The Day 22 will reach the highest point on the Blue Ridge Parkway, Richland Balsam Mountain at Milepost 431. We will start at 8:30 AM just past where the missing Milepost 420 should have been, near the intersection of the Blue Ridge Parkway and Black Balsam Knob Road. Here are the details... http://www.mapmyrun.com/routes/view/1101900658.

7 Comments on “RWR Day 21 – High Terrain

  1. These morning temperatures are working in your favor, Ray, especially these final three days – how refreshing. I have fond memories of playing the old Dogwood course at the Waynesville Inn golf resort back in 1975 with members of my Sevier Co. High School golf team – we were en route down to Augusta to watch the Masters and stopped in Waynesville to play a round. I’ll reverse my perspective on the mountain goats from yesterday’s blog: the goats should be sympathetic toward you and your High Terrain climbs!

  2. Love reading these blogs and seeing the beautiful pictures. What wonderful memories you are making with help from God for making such a glorious world to enjoy. I am also in awe of you and your ability to run up and down these mountains!

  3. Love you’re running in my “adopted home town”. Great town and great people. As kids with a teacher mom, we spent every summer there at our little cabin and loved it all. Summers bled into winter vacations, and then spring vacations and finally as a retirement for my mom. Those times bred my love for NC and I am now retired to the moutains, but a bit north at Calloway Gap MM 265. Great posts and pics!

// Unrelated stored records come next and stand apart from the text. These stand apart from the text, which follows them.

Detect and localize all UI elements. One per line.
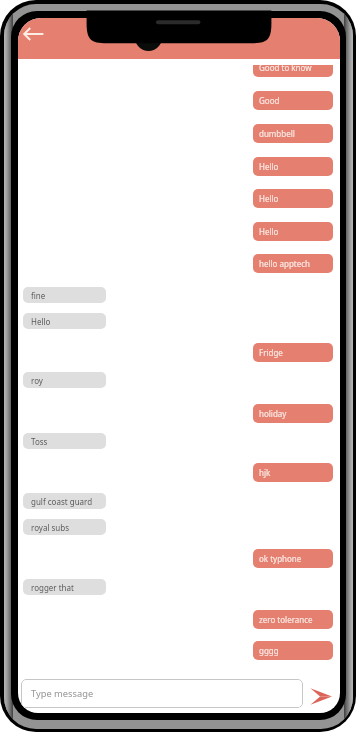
button[interactable]: Type message (21, 679, 303, 708)
button[interactable]: dumbbell (253, 124, 333, 143)
staticText: dumbbell (259, 128, 295, 139)
button[interactable]: Hello (253, 157, 333, 176)
staticText: gggg (259, 645, 279, 656)
button[interactable]: royal subs (23, 519, 106, 535)
staticText: Hello (31, 316, 51, 327)
button[interactable]: Good to know (253, 65, 333, 77)
staticText: Toss (31, 436, 48, 447)
button[interactable]: hello apptech (253, 254, 333, 273)
staticText: Hello (259, 226, 279, 237)
staticText: Hello (259, 161, 279, 172)
button[interactable]: ok typhone (253, 549, 333, 568)
button[interactable]: rogger that (23, 579, 106, 595)
staticText: Good (259, 95, 280, 106)
staticText: Fridge (259, 347, 283, 358)
staticText: fine (31, 290, 46, 301)
button[interactable]: Back (21, 20, 49, 48)
button[interactable]: holiday (253, 404, 333, 423)
staticText: holiday (259, 408, 287, 419)
button[interactable]: Good (253, 91, 333, 110)
button[interactable]: Send (306, 681, 336, 711)
staticText: gulf coast guard (31, 496, 93, 507)
button[interactable]: Hello (253, 189, 333, 208)
button[interactable]: Toss (23, 433, 106, 449)
staticText: ok typhone (259, 553, 302, 564)
staticText: royal subs (31, 522, 70, 533)
staticText: rogger that (31, 582, 74, 593)
button[interactable]: Fridge (253, 343, 333, 362)
staticText: Hello (259, 193, 279, 204)
button[interactable]: gggg (253, 641, 333, 660)
staticText: Type message (31, 687, 94, 700)
button[interactable]: roy (23, 372, 106, 388)
button[interactable]: zero tolerance (253, 610, 333, 629)
button[interactable]: gulf coast guard (23, 493, 106, 509)
button[interactable]: fine (23, 287, 106, 303)
staticText: Good to know (259, 65, 312, 73)
button[interactable]: Hello (253, 222, 333, 241)
staticText: hjk (259, 467, 271, 478)
staticText: roy (31, 375, 43, 386)
button[interactable]: Hello (23, 313, 106, 329)
button[interactable]: hjk (253, 463, 333, 482)
staticText: hello apptech (259, 258, 311, 269)
staticText: zero tolerance (259, 614, 313, 625)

  4. Would love to see the views you are seeing. Our prairies are quite different but our GOD is still evident every day. He is amazing………….

  5. Ray, they should PAY YOU to be the poster child for the area! You’ve made all of us want to see the sights you’re seeing, go through the tunnels you’re running through, stay in the neat towns, etc. The only thing I don’t want to do is RUN! I’ll let you do that part! Congratulations! Nothing like the pressure of the eyes of the world on you to make you get out and do it another day, and another and another. Proud of your perseverance! (Cousin Janet!)